現在は、なんとか巻くことができたというわけではなく、走り回って見つけた小屋に隠れている状況だった。

アクアという町の外には、なんとなく予想はしていたが、水を活用した作物を育てており、その作物を育てるための道具を収納するためにあるのだろう小屋に、疲れた俺たちは身を潜めていた。
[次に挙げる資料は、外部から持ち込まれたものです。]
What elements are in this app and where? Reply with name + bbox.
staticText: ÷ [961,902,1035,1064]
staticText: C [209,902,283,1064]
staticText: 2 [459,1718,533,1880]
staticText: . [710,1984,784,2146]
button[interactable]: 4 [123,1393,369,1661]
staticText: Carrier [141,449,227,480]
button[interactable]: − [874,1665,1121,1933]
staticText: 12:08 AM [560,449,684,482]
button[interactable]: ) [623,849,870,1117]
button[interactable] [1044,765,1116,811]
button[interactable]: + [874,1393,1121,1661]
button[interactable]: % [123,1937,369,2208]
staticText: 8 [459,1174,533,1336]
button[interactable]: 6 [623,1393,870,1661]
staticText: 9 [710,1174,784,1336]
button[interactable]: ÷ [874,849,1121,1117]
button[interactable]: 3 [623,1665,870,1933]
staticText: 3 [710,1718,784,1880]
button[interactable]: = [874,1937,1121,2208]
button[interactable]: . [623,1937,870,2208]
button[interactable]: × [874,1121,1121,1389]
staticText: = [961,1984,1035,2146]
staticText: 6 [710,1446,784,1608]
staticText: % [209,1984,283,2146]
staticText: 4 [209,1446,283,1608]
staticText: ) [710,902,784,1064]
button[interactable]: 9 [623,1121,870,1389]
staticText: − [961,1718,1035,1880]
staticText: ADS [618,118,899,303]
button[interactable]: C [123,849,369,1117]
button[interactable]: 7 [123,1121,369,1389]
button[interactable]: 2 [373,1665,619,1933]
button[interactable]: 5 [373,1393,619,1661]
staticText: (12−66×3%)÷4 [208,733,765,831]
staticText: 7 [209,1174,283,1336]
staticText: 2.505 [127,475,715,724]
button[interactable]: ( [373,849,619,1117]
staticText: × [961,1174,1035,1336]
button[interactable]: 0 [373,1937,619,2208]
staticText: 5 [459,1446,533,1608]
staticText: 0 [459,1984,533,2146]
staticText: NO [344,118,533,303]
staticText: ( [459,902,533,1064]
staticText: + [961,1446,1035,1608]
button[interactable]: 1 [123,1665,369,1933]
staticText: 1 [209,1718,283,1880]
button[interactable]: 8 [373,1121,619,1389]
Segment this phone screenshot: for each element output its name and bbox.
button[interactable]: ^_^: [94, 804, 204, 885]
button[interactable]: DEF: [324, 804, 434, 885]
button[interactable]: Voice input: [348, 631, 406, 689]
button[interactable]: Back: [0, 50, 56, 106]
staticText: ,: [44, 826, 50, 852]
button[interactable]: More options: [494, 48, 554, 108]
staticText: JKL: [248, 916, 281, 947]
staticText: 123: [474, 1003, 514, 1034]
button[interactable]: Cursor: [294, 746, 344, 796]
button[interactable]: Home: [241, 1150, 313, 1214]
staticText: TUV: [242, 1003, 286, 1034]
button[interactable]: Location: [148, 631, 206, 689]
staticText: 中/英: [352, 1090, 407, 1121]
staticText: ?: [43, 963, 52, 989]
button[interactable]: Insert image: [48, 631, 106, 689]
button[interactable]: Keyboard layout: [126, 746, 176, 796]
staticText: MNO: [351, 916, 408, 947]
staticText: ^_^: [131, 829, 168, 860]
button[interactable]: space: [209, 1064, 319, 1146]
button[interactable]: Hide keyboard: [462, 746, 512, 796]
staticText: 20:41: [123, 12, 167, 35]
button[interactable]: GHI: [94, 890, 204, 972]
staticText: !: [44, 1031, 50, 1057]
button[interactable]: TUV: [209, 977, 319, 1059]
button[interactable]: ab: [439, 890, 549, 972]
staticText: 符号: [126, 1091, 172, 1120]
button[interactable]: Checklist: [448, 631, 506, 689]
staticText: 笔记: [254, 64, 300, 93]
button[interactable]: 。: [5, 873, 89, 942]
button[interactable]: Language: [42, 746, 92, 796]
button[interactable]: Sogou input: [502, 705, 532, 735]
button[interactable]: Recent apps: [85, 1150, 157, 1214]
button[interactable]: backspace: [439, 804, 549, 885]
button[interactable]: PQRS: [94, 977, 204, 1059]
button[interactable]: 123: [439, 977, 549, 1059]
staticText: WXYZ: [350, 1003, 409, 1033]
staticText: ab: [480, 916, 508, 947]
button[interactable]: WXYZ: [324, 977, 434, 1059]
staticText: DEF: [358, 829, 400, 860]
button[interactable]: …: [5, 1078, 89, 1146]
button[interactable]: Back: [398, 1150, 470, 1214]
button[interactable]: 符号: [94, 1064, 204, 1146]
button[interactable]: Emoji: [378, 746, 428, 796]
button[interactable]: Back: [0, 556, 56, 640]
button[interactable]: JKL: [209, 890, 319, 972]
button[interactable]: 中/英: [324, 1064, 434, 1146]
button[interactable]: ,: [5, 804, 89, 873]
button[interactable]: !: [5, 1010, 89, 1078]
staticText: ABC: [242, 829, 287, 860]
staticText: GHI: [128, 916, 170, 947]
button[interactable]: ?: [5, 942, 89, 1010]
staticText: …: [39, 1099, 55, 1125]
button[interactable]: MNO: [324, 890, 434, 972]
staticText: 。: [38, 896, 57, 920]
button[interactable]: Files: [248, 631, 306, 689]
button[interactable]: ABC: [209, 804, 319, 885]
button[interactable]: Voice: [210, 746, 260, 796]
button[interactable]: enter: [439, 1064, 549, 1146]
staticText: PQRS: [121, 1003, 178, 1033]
といっても、近くにある小屋は四つしかなく、全てを探されてしまえばすぐに見つけらられ、そうなってしまえばすぐに捕まってしまうことだろう。


「どうする?」


俺は独り言のように、口に出していた。

それに対して、ヒメは隣で座っている。

俺はその姿に思わず悪態をつく。


「なんだ?こんなところで、この状況で、その態度か?」

「なによ…別にいいでしょ…」


すぐにヒメからぶっきらぼうにそう言われる。

どうでもいいだと?

俺は少しイラっとしながら言い返していた。


「いいってなんだよ。お前が依頼してきた内容だろう?それで何か予想外が起こったというだけで、そんな態度をとるのか?」

「何よ…」

「なんだ?」

「何も知らないくせに!」

「ああ、俺は何も知らないな。だってお前が何も言わないからな」

「それは、だって…」

「言えることじゃないってか?依頼が無事に終われば、言っていたってか?」

「そうよ」

「今のままだと、それすらもできるかわからないけどな」

「…」


俺の言葉に、ヒメは何も言い返せなくなる。

すぐに言い過ぎたことに後悔したが、いいや、頭を振る。

仕方ないことだからだ。

それにたぶん、アイラがこの場でさっきのような言葉を聞いていたのであれば言い返してきていたからだ。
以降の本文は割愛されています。